As an American, we seem to have an unfortunately familiar claim to the tragedy of mass shootings. Ever since I was a child, the word, “Columbine,” carried a heavy connotation, though I was far too young to understand what it meant. As children in elementary school and middle school, we lived with the tacit understanding that violence could come in those places we deemed safest. Looking back at it now, it was the tragedy at Virginia Tech that seemed the turning point in our collective consciousness. Before Virginia Tech and after Columbine, there were certainly mass shootings, but the breaking-into the safe places of our childhood – the schools – seemed to put an end to any halcyon days that might’ve remained.

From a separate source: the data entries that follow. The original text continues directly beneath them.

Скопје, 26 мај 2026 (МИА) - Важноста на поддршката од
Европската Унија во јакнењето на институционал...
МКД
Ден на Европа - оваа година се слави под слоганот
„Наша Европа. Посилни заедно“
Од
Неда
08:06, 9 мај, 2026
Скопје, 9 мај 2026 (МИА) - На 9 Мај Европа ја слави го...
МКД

From that point onward, it seemed like mass shootings at places of safety – schools and churches and mosques – occurred with unsettling regularity. We’ve grown used to it – grown used to getting up in the morning to the news of another shooting or looking at our phones in homeroom to find out what happened. If anything, what happened at Christchurch proves that this is no longer an American problem – this is a global problem.
White supremacists and their ilk would have you believe that their anger is the only anger allowed; that their anger towards minorities is justifiable, while our anger at their behavior is an attack on their freedom of expression. For years, gun control advocates have tiptoed around the feelings of those who raise the Second Amendment in their defense. For years, we have tried to reason with a group of people who refuse to take us seriously. And when we snap at them, they decry us as attacking them, as though they do not relish the everyday attacks upon the minorities they target.
But anger does not belong to them alone. I have had enough of trying to maintain a level of respect of those who lack all respect for the most fundamental human right – the right to life.